TASK OBJECTIVE - Reproduce the entries that follow precisely, setting aside any images.

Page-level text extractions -
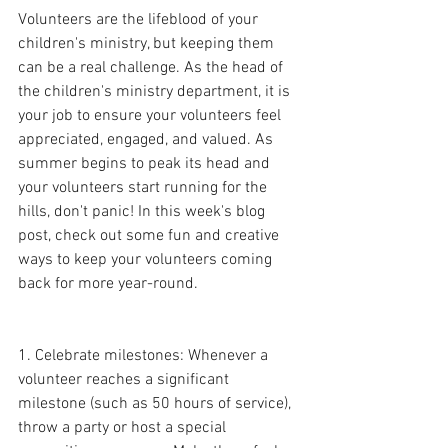
Volunteers are the lifeblood of your 
children's ministry, but keeping them 
can be a real challenge. As the head of 
the children's ministry department, it is 
your job to ensure your volunteers feel 
appreciated, engaged, and valued. As 
summer begins to peak its head and 
your volunteers start running for the 
hills, don't panic! In this week's blog 
post, check out some fun and creative 
ways to keep your volunteers coming 
back for more year-round.
1. Celebrate milestones: Whenever a 
volunteer reaches a significant 
milestone (such as 50 hours of service), 
throw a party or host a special 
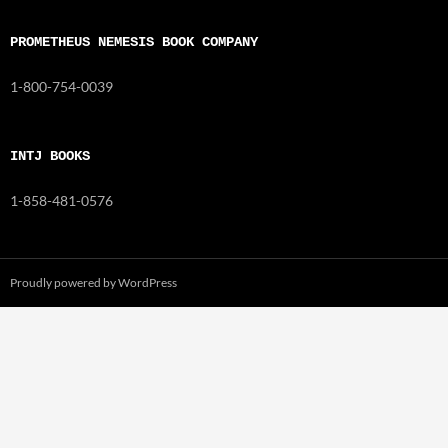
PROMETHEUS NEMESIS BOOK COMPANY
1-800-754-0039
INTJ BOOKS
1-858-481-0576
Proudly powered by WordPress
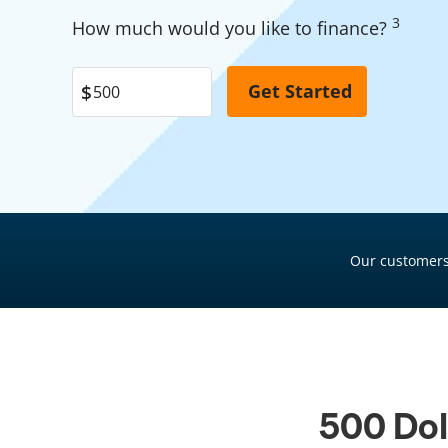
Garage Financing
3
Pool Financing
How much would you like to finance?
Solar Panel Financing
Roof Financing
Pool Financing
Plumbing Financing
Roof Financing
HVAC Financing
Plumbing Financing
Siding Financing
HVAC Financing
Siding Financing
Our customers
500 Dol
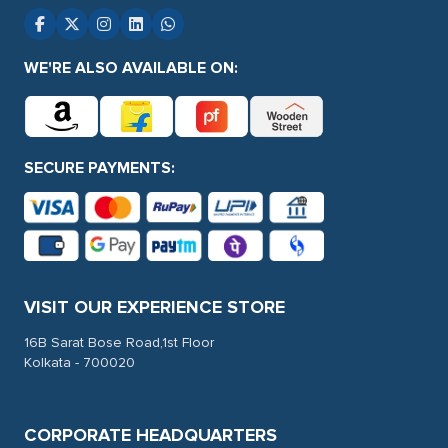
WE'RE ALSO AVAILABLE ON:
SECURE PAYMENTS:
VISIT OUR EXPERIENCE STORE
16B Sarat Bose Road,1st Floor
Kolkata - 700020
CORPORATE HEADQUARTERS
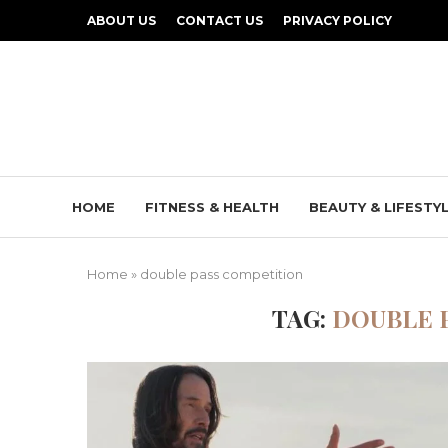
ABOUT US
CONTACT US
PRIVACY POLICY
HOME
FITNESS & HEALTH
BEAUTY & LIFESTY
Home
»
double pass competition
TAG:
DOUBLE 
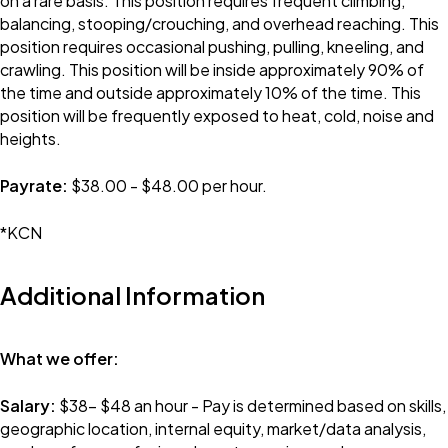
on a rare basis. This position requires frequent climbing,
balancing, stooping/crouching, and overhead reaching. This
position requires occasional pushing, pulling, kneeling, and
crawling. This position will be inside approximately 90% of
the time and outside approximately 10% of the time. This
position will be frequently exposed to heat, cold, noise and
heights.
Payrate:
$38.00 - $48.00 per hour.
*KCN
Additional Information
What we offer:
Salary:
$38- $48 an hour - Pay is determined based on skills,
geographic location, internal equity, market/data analysis,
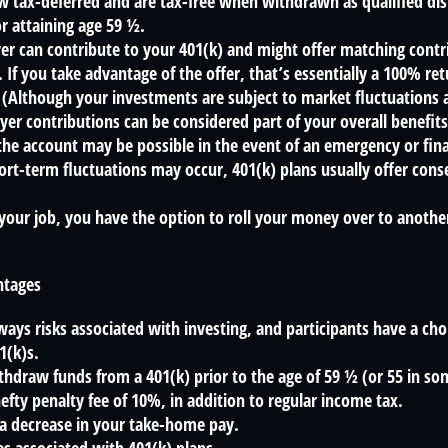
 tax-deferred and are tax-free when withdrawn as qualified dis
r attaining age 59 ½.
r can contribute to your 401(k) and might offer matching contri
t. If you take advantage of the offer, that’s essentially a 100% re
(Although your investments are subject to market fluctuations 
yer contributions can be considered part of your overall benefit
he account may be possible in the event of an emergency or finan
rt-term fluctuations may occur, 401(k) plans usually offer cons
 your job, you have the option to roll your money over to anothe
ntages
ways risks associated with investing, and participants have a choi
1(k)s.
thdraw funds from a 401(k) prior to the age of 59 ½ (or 55 in s
hefty penalty fee of 10%, in addition to regular income tax.
 a decrease in your take-home pay.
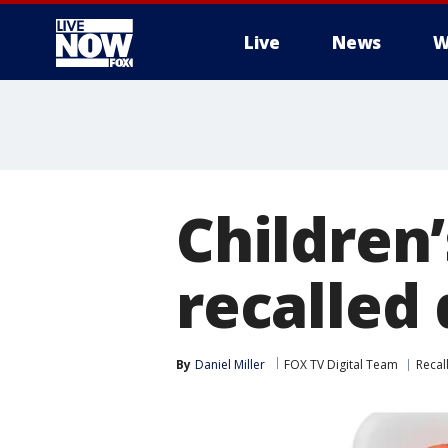
Live
News
W
More
Children’
recalled 
By
Daniel Miller
FOX TV Digital Team
Recal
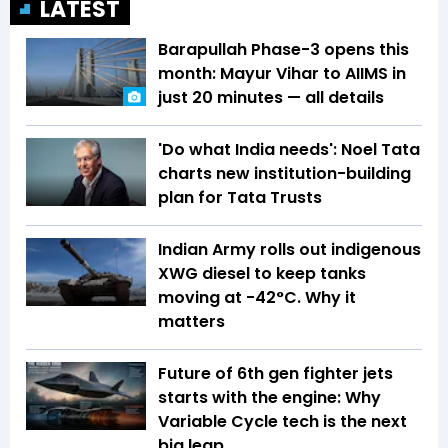
LATEST
Barapullah Phase-3 opens this
month: Mayur Vihar to AIIMS in
just 20 minutes — all details
'Do what India needs': Noel Tata
charts new institution-building
plan for Tata Trusts
Indian Army rolls out indigenous
XWG diesel to keep tanks
moving at -42°C. Why it
matters
Future of 6th gen fighter jets
starts with the engine: Why
Variable Cycle tech is the next
big leap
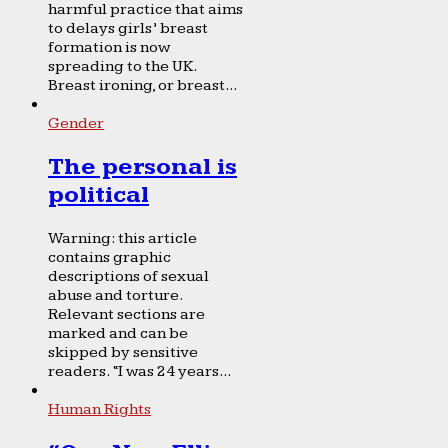
harmful practice that aims
to delays girls’ breast
formation is now
spreading to the UK.
Breast ironing, or breast...
Gender
The personal is
political
Warning: this article
contains graphic
descriptions of sexual
abuse and torture.
Relevant sections are
marked and can be
skipped by sensitive
readers. “I was 24 years...
Human Rights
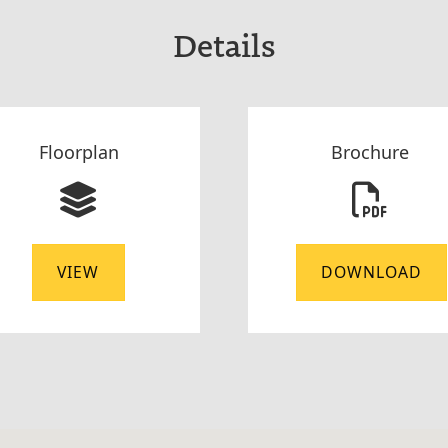
Details
Floorplan
Brochure
VIEW
DOWNLOAD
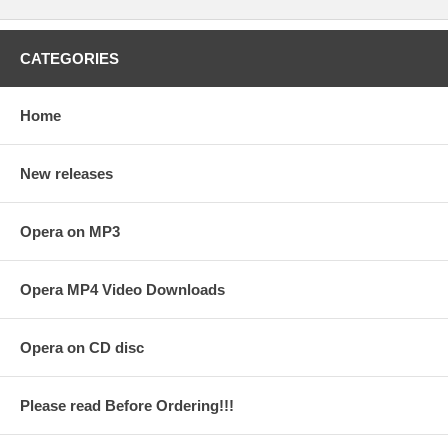
CATEGORIES
Home
New releases
Opera on MP3
Opera MP4 Video Downloads
Opera on CD disc
Please read Before Ordering!!!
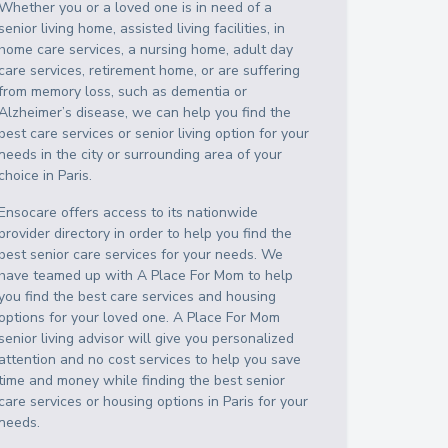
Whether you or a loved one is in need of a
senior living home, assisted living facilities, in
home care services, a nursing home, adult day
care services, retirement home, or are suffering
from memory loss, such as dementia or
Alzheimer’s disease, we can help you find the
best care services or senior living option for your
needs in the city or surrounding area of your
choice in
Paris
.
Ensocare offers access to its nationwide
provider directory in order to help you find the
best senior care services for your needs. We
have teamed up with A Place For Mom to help
you find the best care services and housing
options for your loved one. A Place For Mom
senior living advisor will give you personalized
attention and no cost services to help you save
time and money while finding the best senior
care services or housing options in
Paris
for your
needs.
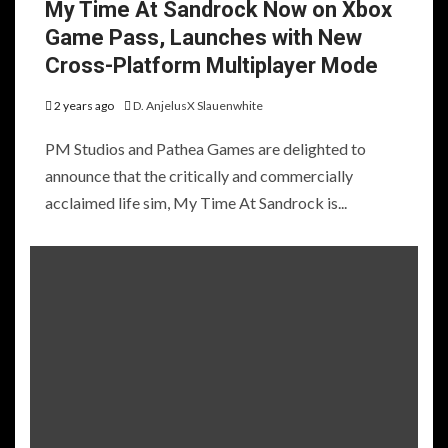
My Time At Sandrock Now on Xbox
Game Pass, Launches with New
Cross-Platform Multiplayer Mode
2 years ago
D. AnjelusX Slauenwhite
PM Studios and Pathea Games are delighted to
announce that the critically and commercially
acclaimed life sim, My Time At Sandrock is...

YOUR RESPONSE -
Volunteers are the lifeblood of your 
children's ministry, but keeping them 
can be a real challenge. As the head of 
the children's ministry department, it is 
your job to ensure your volunteers feel 
appreciated, engaged, and valued. As 
summer begins to peak its head and 
your volunteers start running for the 
hills, don't panic! In this week's blog 
post, check out some fun and creative 
ways to keep your volunteers coming 
back for more year-round.
1. Celebrate milestones: Whenever a 
volunteer reaches a significant 
milestone (such as 50 hours of service), 
throw a party or host a special 
PROMETHEUS NEMESIS BOOK COMPANY
1-800-754-0039
INTJ BOOKS
1-858-481-0576
Proudly powered by WordPress
Garage Financing
3
Pool Financing
How much would you like to finance?
Solar Panel Financing
Roof Financing
Pool Financing
Plumbing Financing
Roof Financing
HVAC Financing
Plumbing Financing
Siding Financing
HVAC Financing
Siding Financing
Our customers
500 Dol
WE'RE ALSO AVAILABLE ON:
SECURE PAYMENTS:
VISIT OUR EXPERIENCE STORE
16B Sarat Bose Road,1st Floor
Kolkata - 700020
CORPORATE HEADQUARTERS
ABOUT US
CONTACT US
PRIVACY POLICY
HOME
FITNESS & HEALTH
BEAUTY & LIFESTY
Home
»
double pass competition
TAG:
DOUBLE 
on a rare basis. This position requires frequent climbing,
balancing, stooping/crouching, and overhead reaching. This
position requires occasional pushing, pulling, kneeling, and
crawling. This position will be inside approximately 90% of
the time and outside approximately 10% of the time. This
position will be frequently exposed to heat, cold, noise and
heights.
Payrate:
$38.00 - $48.00 per hour.
*KCN
Additional Information
What we offer:
Salary:
$38- $48 an hour - Pay is determined based on skills,
geographic location, internal equity, market/data analysis,
 tax-deferred and are tax-free when withdrawn as qualified dis
r attaining age 59 ½.
r can contribute to your 401(k) and might offer matching contri
t. If you take advantage of the offer, that’s essentially a 100% re
(Although your investments are subject to market fluctuations 
yer contributions can be considered part of your overall benefit
he account may be possible in the event of an emergency or finan
rt-term fluctuations may occur, 401(k) plans usually offer cons
 your job, you have the option to roll your money over to anothe
ntages
ways risks associated with investing, and participants have a choi
1(k)s.
thdraw funds from a 401(k) prior to the age of 59 ½ (or 55 in s
hefty penalty fee of 10%, in addition to regular income tax.
 a decrease in your take-home pay.
Live
News
W
More
Children’
recalled 
By
Daniel Miller
FOX TV Digital Team
Recal
LATEST
Barapullah Phase-3 opens this
month: Mayur Vihar to AIIMS in
just 20 minutes — all details
'Do what India needs': Noel Tata
charts new institution-building
plan for Tata Trusts
Indian Army rolls out indigenous
XWG diesel to keep tanks
moving at -42°C. Why it
matters
Future of 6th gen fighter jets
starts with the engine: Why
Variable Cycle tech is the next
big leap
harmful practice that aims
to delays girls’ breast
formation is now
spreading to the UK.
Breast ironing, or breast...
Gender
The personal is
political
Warning: this article
contains graphic
descriptions of sexual
abuse and torture.
Relevant sections are
marked and can be
skipped by sensitive
readers. “I was 24 years...
Human Rights
Details
Floorplan
Brochure
VIEW
DOWNLOAD
CATEGORIES
Home
New releases
Opera on MP3
Opera MP4 Video Downloads
Opera on CD disc
Please read Before Ordering!!!
Whether you or a loved one is in need of a
senior living home, assisted living facilities, in
home care services, a nursing home, adult day
care services, retirement home, or are suffering
from memory loss, such as dementia or
Alzheimer’s disease, we can help you find the
best care services or senior living option for your
needs in the city or surrounding area of your
choice in
Paris
.
Ensocare offers access to its nationwide
provider directory in order to help you find the
best senior care services for your needs. We
have teamed up with A Place For Mom to help
you find the best care services and housing
options for your loved one. A Place For Mom
senior living advisor will give you personalized
attention and no cost services to help you save
time and money while finding the best senior
care services or housing options in
Paris
for your
needs.
My Time At Sandrock Now on Xbox
Game Pass, Launches with New
Cross-Platform Multiplayer Mode
2 years ago
D. AnjelusX Slauenwhite
PM Studios and Pathea Games are delighted to
announce that the critically and commercially
acclaimed life sim, My Time At Sandrock is...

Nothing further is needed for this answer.